Psicosi da Ebola: sei andata in Africa hai l’Ebola e non entri all’asilo

Psicosi da Ebola: sei andata in Africa hai l’Ebola e non entri all’asilo

psicosi da Ebola-sei-andata-in-Africa-non-entri-asiloUna delle cose peggiori che può rovinare i rapporti tra gli uomini e distruggere intere società è il veleno del pregiudizio, dal latino prae, “prima” e iudicium, “giudizio”, che appunto è un “giudizio prematuro”, cioè basato su argomenti o convinzioni spesso insufficienti o addirittura nulli oppure basati su conoscenza indiretta.

Una cosa simile è accaduta alle mamme degli alunni della scuola statale “Porto Romano, di Fiumicino, che di fatto hanno impedito di entrare a scuola alla piccola Chanel di 3 anni, che era appena rientrata da un viaggio in Uganda con la famiglia.

Il padre della bambina, un carabiniere ha dichiarato: “Abbiamo passato giorni di angoscia. Eppure non c’era alcun motivo reale per poter solo immaginare qualche rischio, perchè l’unica spiegazione è che venivamo dall’Africa. Ma l’Uganda non è un paese contagiato e comunque ho fatto fare alle mie figlie tutte le analisi necessarie a stabilire la loro totale buona salute. Non solo, ma mia figlia non ha avuto alcun sintomo particolare, né una febbre né un raffreddore. Ciò che è accaduto è pura follia…”
Il sindaco Montino nega e dice: “Nessun impedimento al ritorno in classe”.

L’episodio è successo la scorsa settimana quando un gruppo di madri dei compagni din Chanel, per la paura incontrollata del virus hanno divulgato un allarmismo, al limite del razzismo. Fatto sta che la bimba è stata lasciata fuori dalla scuola perchè le altre mamme degli alunni supponevano potesse portare l’ebola in classe.

Queste “mamme” hanno solo imposto un ultimatum: o lei, o gli altri; facendo capire chiaramente che se Chanel fosse entrata in aula sarebbero usciti i loro figli.

La bambina è comunque rimasta a casa per una settimana, perchè i suoi genitori non volevano ingaggiare un braccio di ferro che si sarebbe rivoltato contro la serenità della stessa piccola, preferendo far calmare le acque.

La dirigente scolastica, Lorella Iannarelli ha spiegato come si fosse adoperata per mediare la situazione: “A preoccupare tre, quattro genitori era il ritorno in classe di una bambina che aveva fatto un viaggio in Uganda. Qualcuno ha messo in giro la voce che alcuni genitori erano intenzionati a tenere a casa i propri figli per evitare che entrassero in contatto con la bambina”.

Tanto che la scuola aveva attivato una serie di verifiche, chiedendo alla famiglia di portare un certificato medico, così come avevano chiamato il medico che in Uganda aveva visitato la bambina, informandosi perfino se l’Uganda fosse un paese a rischio, scoprendo che non lo è.

Il sindaco di Fiumicino Esterino Montino ha comunicato: “Come rappresentante delle istituzioni sento il dovere di lanciare un appello per impedire che timori o paure ingiustificate, soprattutto su temi che riguardano la salute pubblica, sfocino in ostracismi e discriminazioni. Da ulteriori informazioni risulta, tra l’altro, che non ci siano stati blocchi o impedimenti che abbiano ostacolato il rientro della bambina a scuola”.

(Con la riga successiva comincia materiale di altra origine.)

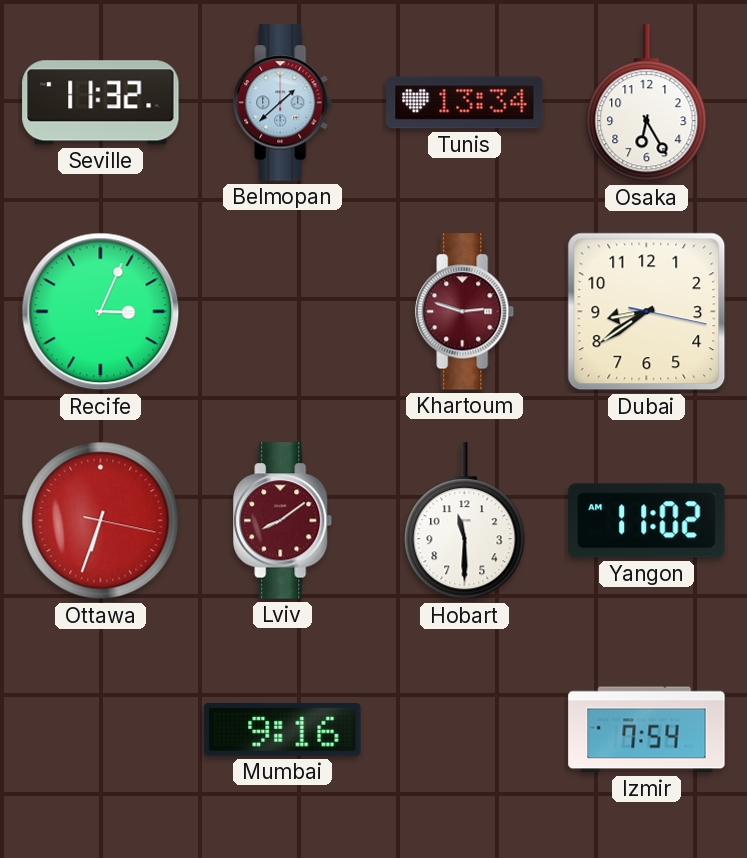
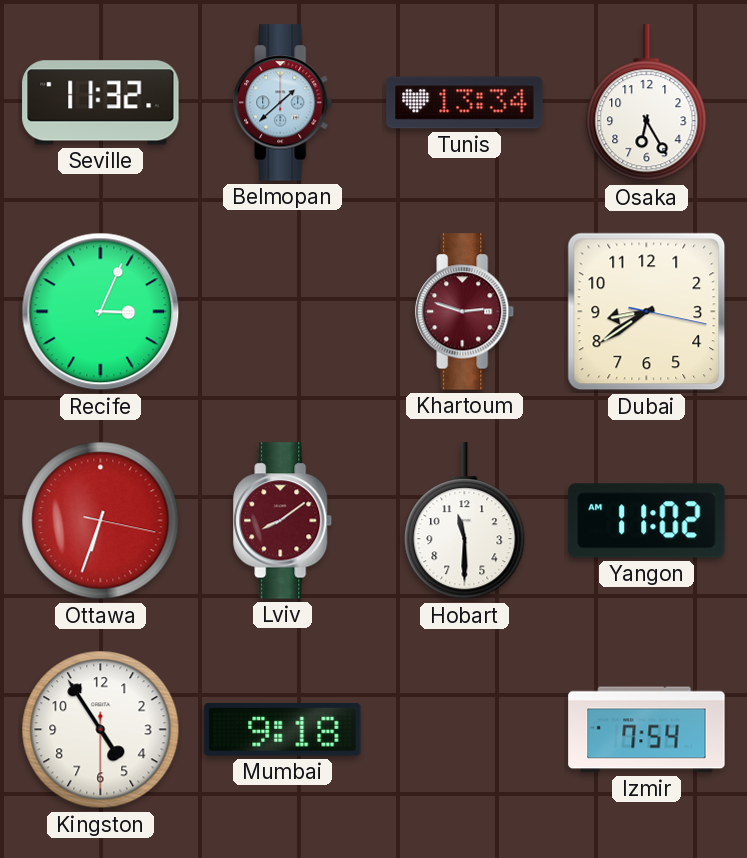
Kingston: none -> 4:54
Mumbai: 9:16 -> 9:18
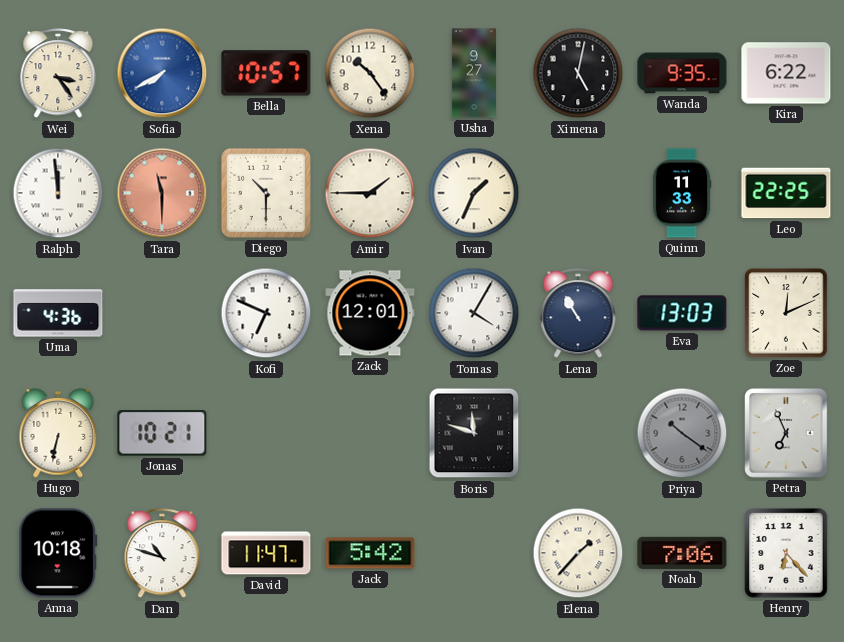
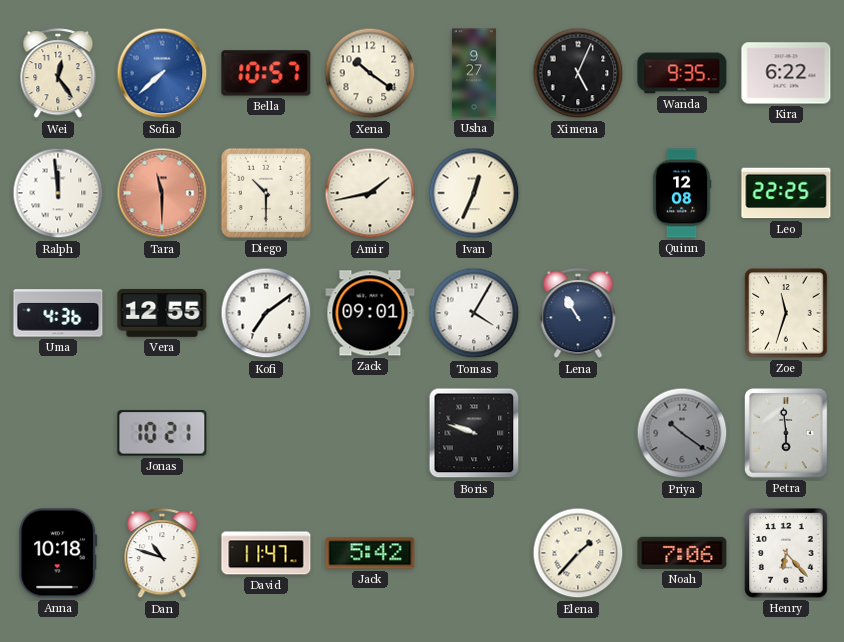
Wei: 3:24 -> 12:24
Sofia: 7:40 -> 7:38
Xena: 10:24 -> 10:21
Ximena: 5:02 -> 5:04
Amir: 1:45 -> 1:43
Ivan: 1:34 -> 12:34
Quinn: 11:33 -> 12:08
Vera: none -> 12:55
Kofi: 6:49 -> 7:09
Zack: 12:01 -> 09:01
Eva: 13:03 -> none
Zoe: 12:11 -> 11:33
Hugo: 6:32 -> none
Boris: 11:48 -> 9:48
Petra: 6:56 -> 5:59
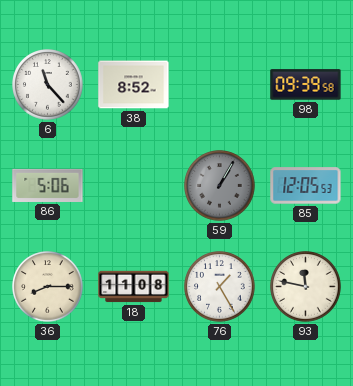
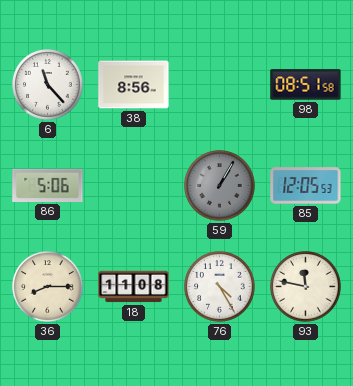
38: 8:52 -> 8:56
98: 09:39 -> 08:51
76: 1:25 -> 4:25
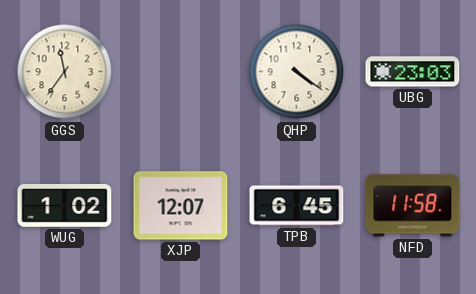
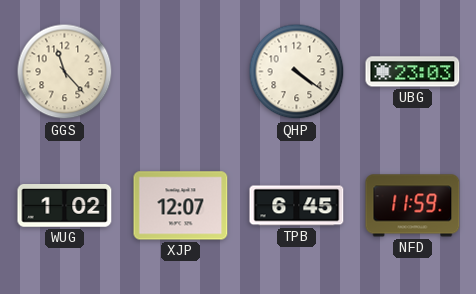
GGS: 11:36 -> 11:23
NFD: 11:58 -> 11:59
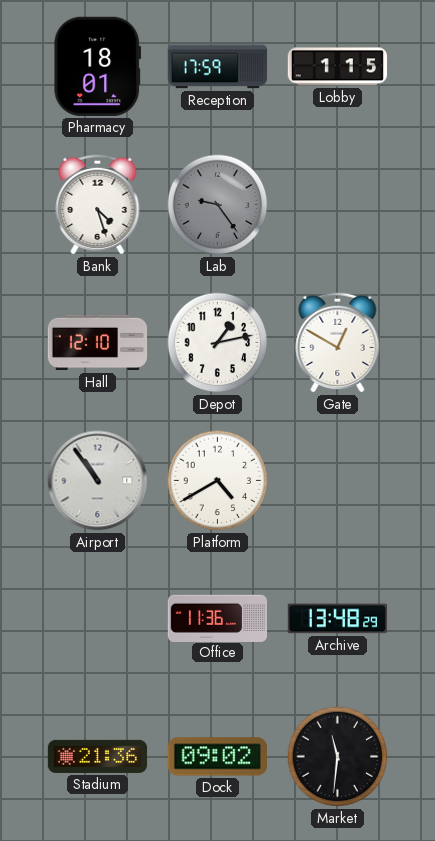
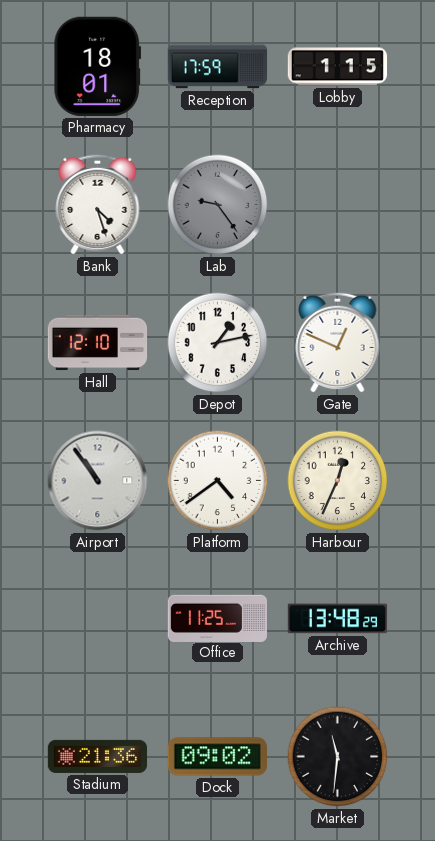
Gate: 12:50 -> 12:49
Platform: 4:40 -> 4:39
Harbour: none -> 12:34
Office: 11:36 -> 11:25
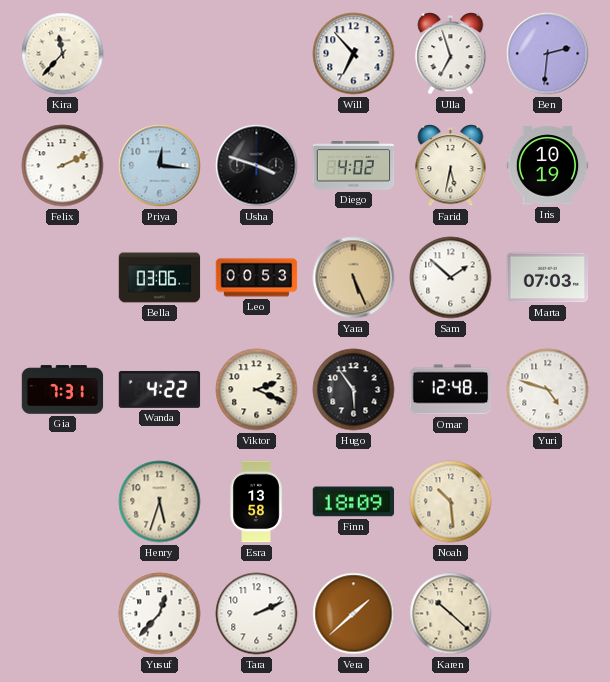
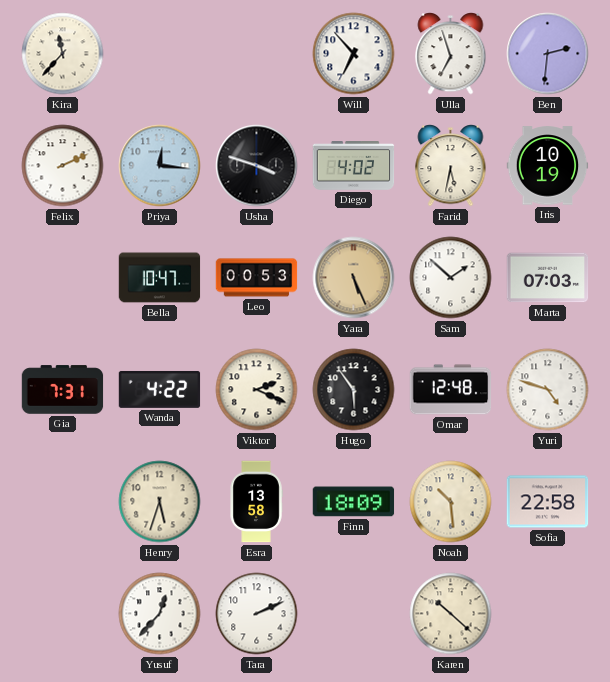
Bella: 03:06 -> 10:47
Sofia: none -> 22:58
Vera: 1:38 -> none
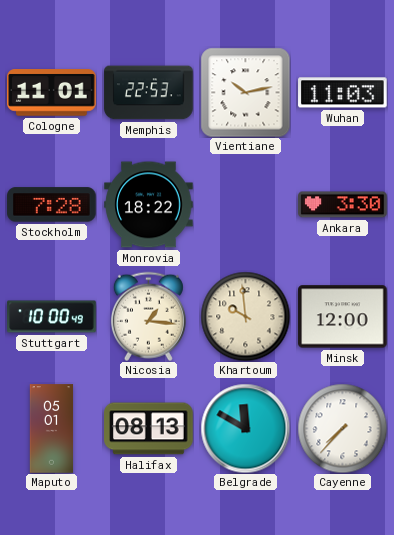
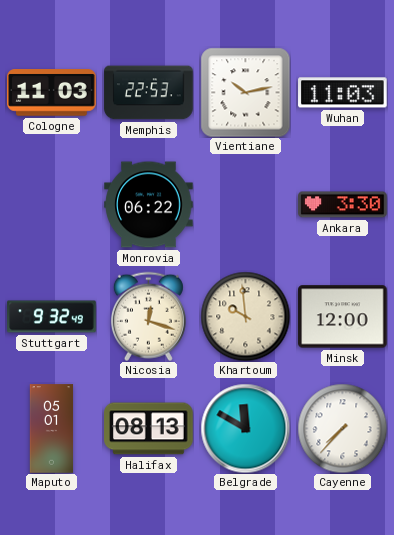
Cologne: 11:01 -> 11:03
Stockholm: 7:28 -> none
Monrovia: 18:22 -> 06:22
Stuttgart: 10:00 -> 9:32
Nicosia: 1:16 -> 12:18
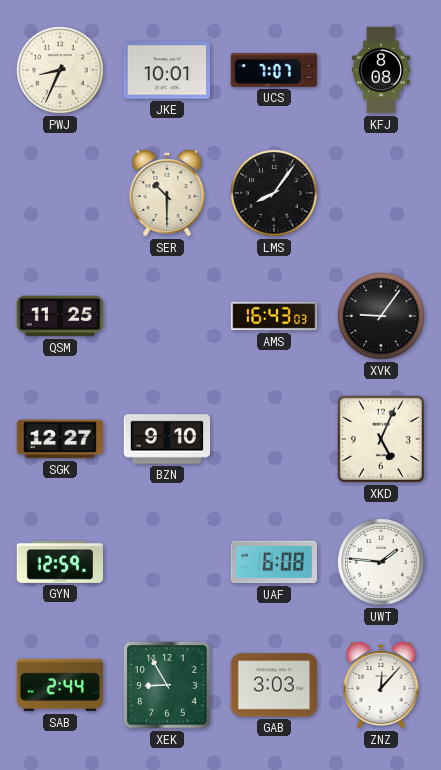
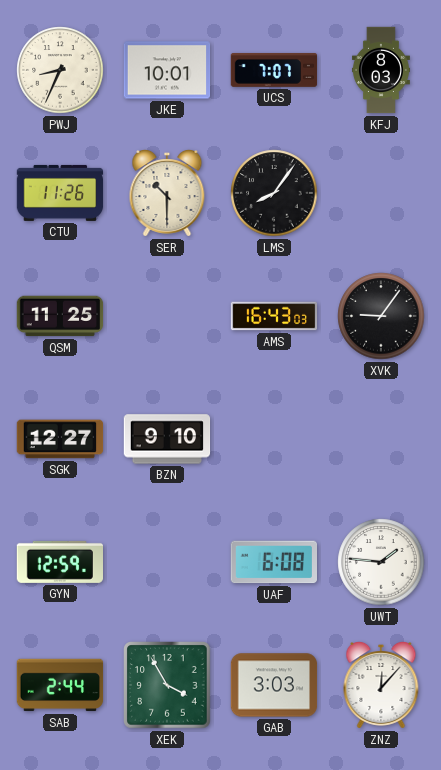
KFJ: 8:08 -> 8:03
CTU: none -> 11:26
XKD: 5:04 -> none
XEK: 8:55 -> 3:55
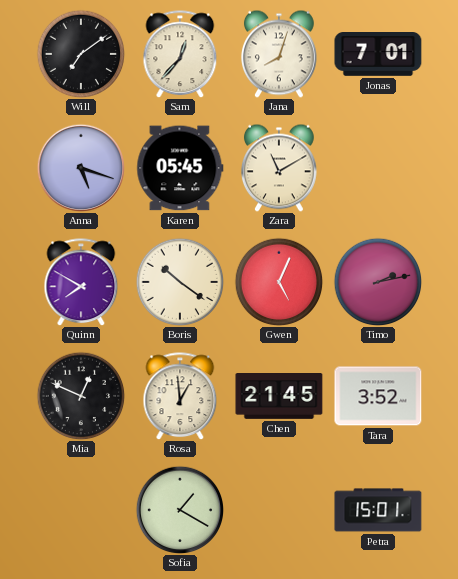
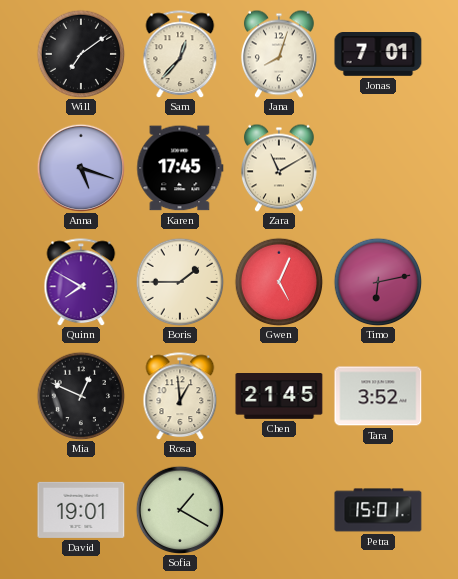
Karen: 05:45 -> 17:45
Boris: 10:21 -> 1:45
Timo: 2:13 -> 6:13
David: none -> 19:01
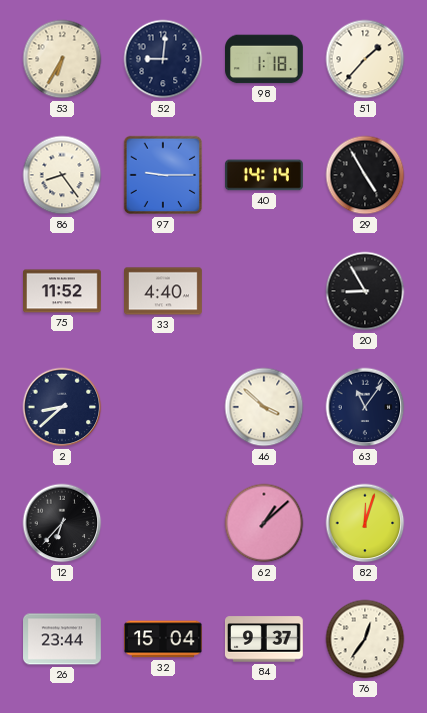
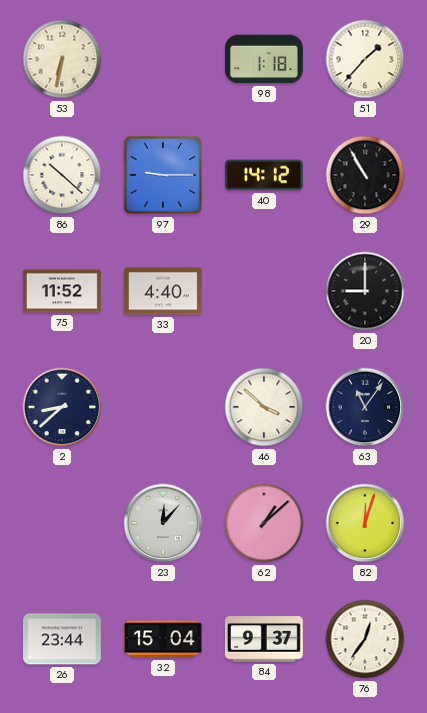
53: 6:35 -> 6:32
52: 9:01 -> none
86: 8:24 -> 10:22
40: 14:14 -> 14:12
29: 4:55 -> 10:55
20: 8:55 -> 9:00
12: 6:37 -> none
23: none -> 12:07
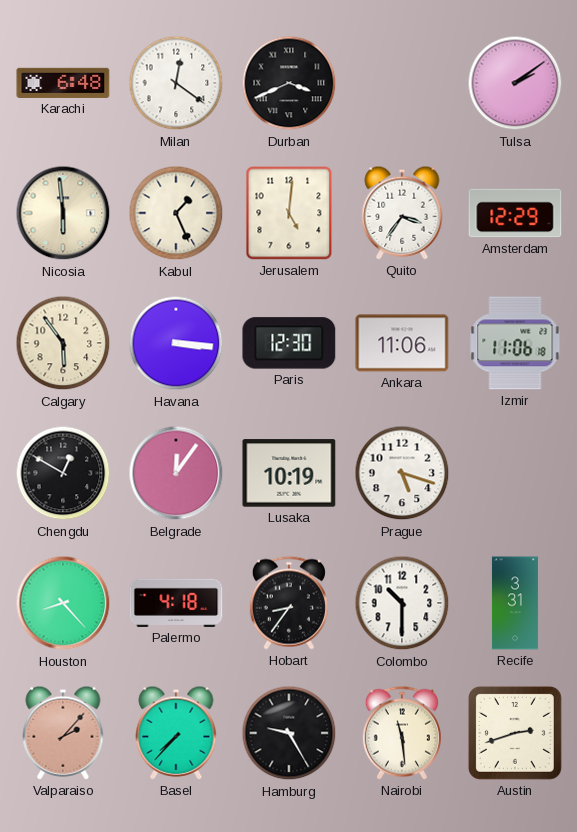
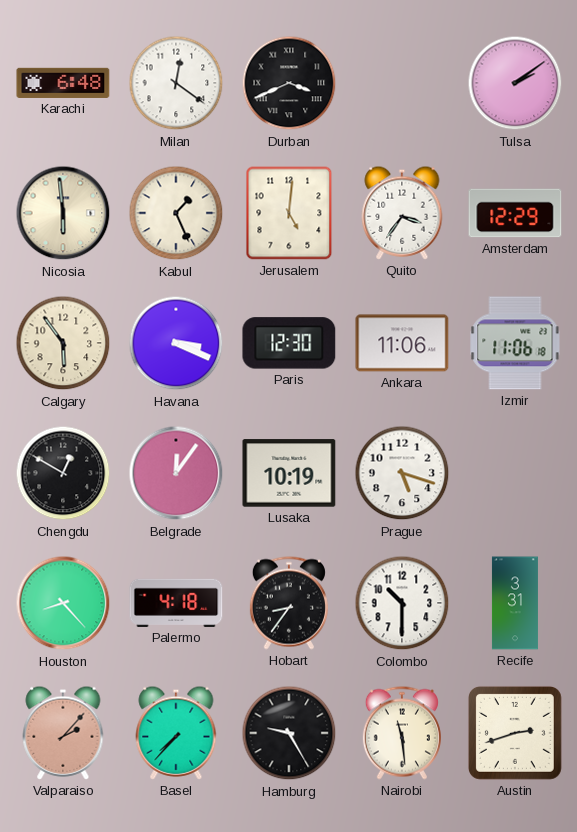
Havana: 3:16 -> 3:19
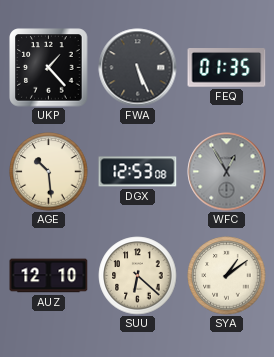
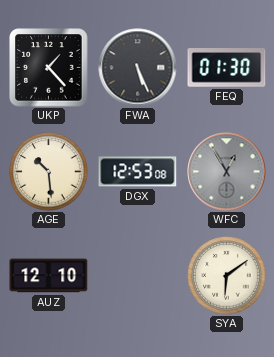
FEQ: 01:35 -> 01:30
SUU: 6:22 -> none
SYA: 1:09 -> 6:09
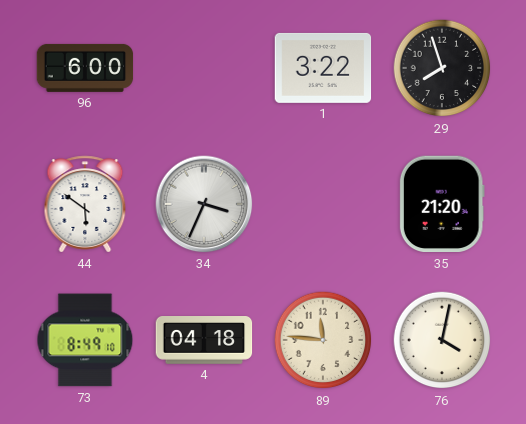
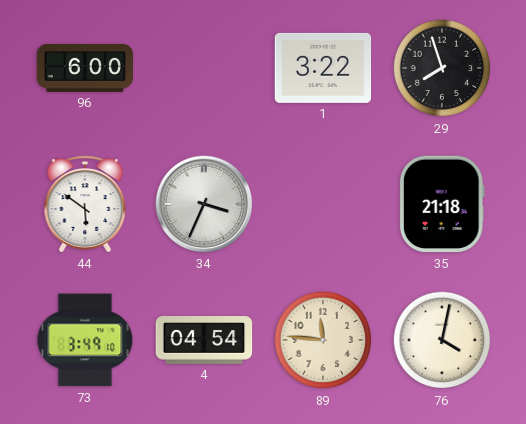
35: 21:20 -> 21:18
73: 8:49 -> 3:49
4: 04:18 -> 04:54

Il ministro della Salute Beatrice Lorenzin ha espresso solidarietà alla famiglia della piccola Chanel precisando che L’Uganda è molto lontano dalle zone del west africa colpite dal virus”. Ribadendo che ”nel nostro paese attualmente non c’è stato nessun caso di Ebola, neanche d’importazione, che il rischio di contrarre la malattia è basso e che queste forme di allarmismo sono assolutamente ingiustificate”.

Anche Andrea Iacomini Portavoce dell’Unicef Italia, in merito ha dichiarato: “Vorrei rivolgere un appello alle istituzioni, agli insegnanti delle scuole elementari, medie e superiori ed agli operatori del mondo della comunicazione. Abbiamo tutti il dovere di dare notizie vere sugli effetti del virus, di informare costantemente e nel modo più preciso e corretto possibile gli italiani più di quanto da giorni stiamo facendo. Ciò che invece non va fatto è legare l’esplodere di questo virus che ricordo solo in Africa sta producendo migliaia di morti oltre che 3700 bimbi orfani, a pregiudizi e false convinzioni. Per questo sono solidale al papà ed alla mamma della bambina pur comprendendo la grande preoccupazione che investe tutti noi genitori ma quello accaduto è un fatto davvero intollerabile”.

Questo l’effetto del Veleno “pregiudizio”.